Don't panic, there is gas

There is no need to panic, we are not running out of fuel.

“It is really important that people understand that is not an issue to panic over. There is no reason to go out and hoard or buy more than you need. This will settle in the days to come,” says Gasbuddy.com petroleum analyst Dan McTeague.

“We always have to be mindful of the old expression by FDR (Franklin Delano Roosevelt), the only thing we have to fear is fear itself. There is absolutely no cause for panic.”

McTeague is referring to the recent fuel shortage that is forcing stations across Western Canada to close their pumps due to a refinery outage in Edmonton and the Fort McMurray wildfires.

It's estimated 100 stations are dry in Western Canada, including many in Kelowna, Kamloops, Merritt, Vernon and Penticton.

He says while more stations have run out of fuel, there is still gas for those who need it and a number of ways to ensure it continues to makes its way to the Okanagan.

He adds that some stations that were without fuel have now reopened, while other stations that were open have now closed the pumps.

McTeague is not surprised to hear that non Petro-Can stations are beginning to run out of fuel in the Okanagan, with reports that fuel is out at some Shell stations as well.

“They do share product. There is an exchange and trade of product between them, so when one has a problem it brings the other ones with them as well,” says McTeague.

“Bad news for one refinery is also bad news for other stations who may very well be supplied by their competitor, or has to handle the demand of those stations that have closed. It may be a couple of weeks before everything is resolved."

McTeague does not believe overreaction or panic by the public is behind the additional stations out in the Okanagan.

“I just think there is a shortage in the system,” says McTeague. “There is no doubt that there is a serious supply shortage and that won't be solved until things are fixed or mended in Edmonton.

Suncor Energy Inc. says it expects its oilsands operations in Fort McMurray, Alta., to be back at full production by the end of this month.

Suncor spokeswoman Sneh Seetal says the oil company is doing its best to refuel the local stations left dry.

“We have taken a number of actions to improve the situation for customers as much as possible,” says Seetal.

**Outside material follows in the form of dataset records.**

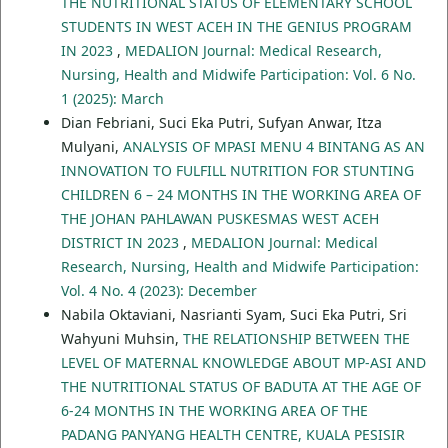
THE NUTRITIONAL STATUS OF ELEMENTARY SCHOOL
STUDENTS IN WEST ACEH IN THE GENIUS PROGRAM
IN 2023
,
MEDALION Journal: Medical Research,
Nursing, Health and Midwife Participation: Vol. 6 No.
1 (2025): March
Dian Febriani, Suci Eka Putri, Sufyan Anwar, Itza
Mulyani,
ANALYSIS OF MPASI MENU 4 BINTANG AS AN
INNOVATION TO FULFILL NUTRITION FOR STUNTING
CHILDREN 6 – 24 MONTHS IN THE WORKING AREA OF
THE JOHAN PAHLAWAN PUSKESMAS WEST ACEH
DISTRICT IN 2023
,
MEDALION Journal: Medical
Research, Nursing, Health and Midwife Participation:
Vol. 4 No. 4 (2023): December
Nabila Oktaviani, Nasrianti Syam, Suci Eka Putri, Sri
Wahyuni Muhsin,
THE RELATIONSHIP BETWEEN THE
LEVEL OF MATERNAL KNOWLEDGE ABOUT MP-ASI AND
THE NUTRITIONAL STATUS OF BADUTA AT THE AGE OF
6-24 MONTHS IN THE WORKING AREA OF THE
PADANG PANYANG HEALTH CENTRE, KUALA PESISIR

“On the refinery-supply front, we have been securing additional supply and we are also restarting our oilsands operations in a safe and staged manner.”

Seetal says Suncor has been bringing in gasoline as fast as it can from its own network and third parties by truck and rail.

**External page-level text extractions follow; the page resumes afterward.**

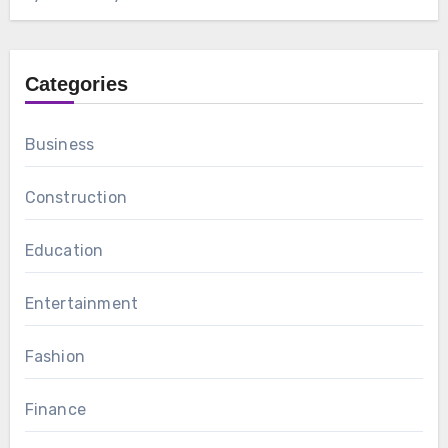
Categories
Business
Construction
Education
Entertainment
Fashion
Finance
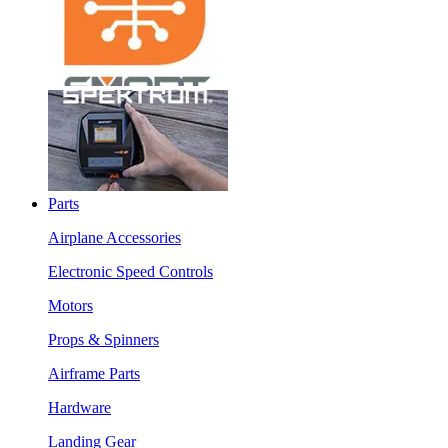
Parts
Airplane Accessories
Electronic Speed Controls
Motors
Props & Spinners
Airframe Parts
Hardware
Landing Gear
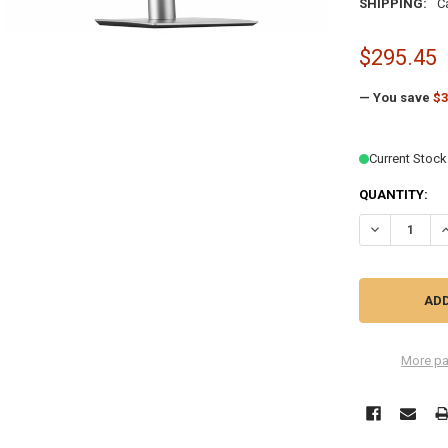
SHIPPING:
C
$295.45
— You save
$3
Current Stock
QUANTITY:
DECREASE QU
I
More pa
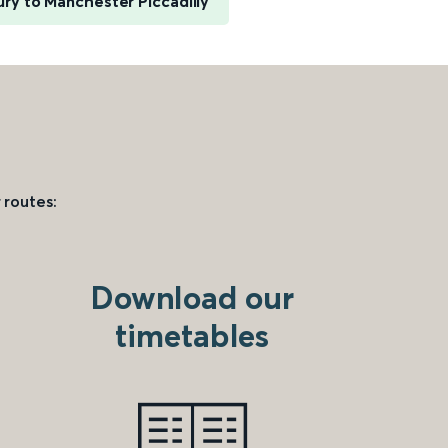
ry to Manchester Piccadilly
 routes:
Download our
timetables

She says it plans to have its Edmonton refinery back in operation by the end of this week.

“We have done the necessary repairs and we are expecting to bring that unit back into service by the end of the week. At that time we will be able to begin replenishing product to sites that have run out of product and we will be looking to do that as quickly as possible.”

“Supply disruptions can and do happen from time to time,” says Seetal. “We have a team dedicated to this situation and they are looking at all options to manage our supply.”

As for the stations that remain open and operating, drivers are noticing a spike on the price at the pump.

McTeague stands by his statement last week that a lot of what happens in our markets in Western Canada is controlled by the Chicago market.

“What happens in Chicago matters to all of Western Canada and it is not something we have a lot of control over and it is a matter that dogs us all,” says McTeague.

“The price we pay, which is a global price based out of Chicago, has been increasing due to problems down there. Right now there isn't a lot of extra supply in the upper-US midwest. I am looking a potential increases in the market that actually have nothing to do with what is happening in Canada.”

While many like to believe there is some conspiracy behind the oil business and the actual price we pay at the pump, McTeague says that is just not the case.

“It is outlandish to suggest that is the case,” says McTeague.

“Refineries, especially given what has happened with the wildfires in Fort McMurray, have been deprived of much-needed crude, which didn't help.”